Directions for this task:
When you repeat the entries, reproduce each line exactly and omit every picture.

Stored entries
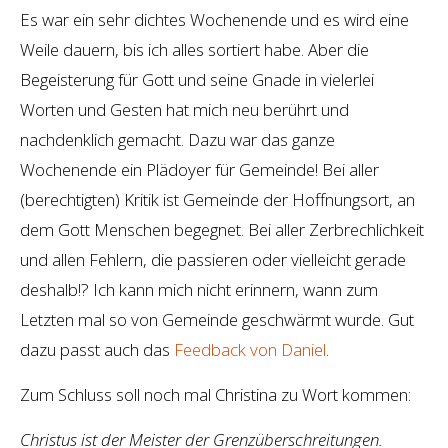
Es war ein sehr dichtes Wochenende und es wird eine
Weile dauern, bis ich alles sortiert habe. Aber die
Begeisterung für Gott und seine Gnade in vielerlei
Worten und Gesten hat mich neu berührt und
nachdenklich gemacht. Dazu war das ganze
Wochenende ein Plädoyer für Gemeinde! Bei aller
(berechtigten) Kritik ist Gemeinde der Hoffnungsort, an
dem Gott Menschen begegnet. Bei aller Zerbrechlichkeit
und allen Fehlern, die passieren oder vielleicht gerade
deshalb!? Ich kann mich nicht erinnern, wann zum
Letzten mal so von Gemeinde geschwärmt wurde. Gut
dazu passt auch das
Feedback von Daniel
.
Zum Schluss soll noch mal Christina zu Wort kommen:
Christus ist der Meister der Grenzüberschreitungen.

Expected output:
Es war ein sehr dichtes Wochenende und es wird eine
Weile dauern, bis ich alles sortiert habe. Aber die
Begeisterung für Gott und seine Gnade in vielerlei
Worten und Gesten hat mich neu berührt und
nachdenklich gemacht. Dazu war das ganze
Wochenende ein Plädoyer für Gemeinde! Bei aller
(berechtigten) Kritik ist Gemeinde der Hoffnungsort, an
dem Gott Menschen begegnet. Bei aller Zerbrechlichkeit
und allen Fehlern, die passieren oder vielleicht gerade
deshalb!? Ich kann mich nicht erinnern, wann zum
Letzten mal so von Gemeinde geschwärmt wurde. Gut
dazu passt auch das
Feedback von Daniel
.
Zum Schluss soll noch mal Christina zu Wort kommen:
Christus ist der Meister der Grenzüberschreitungen.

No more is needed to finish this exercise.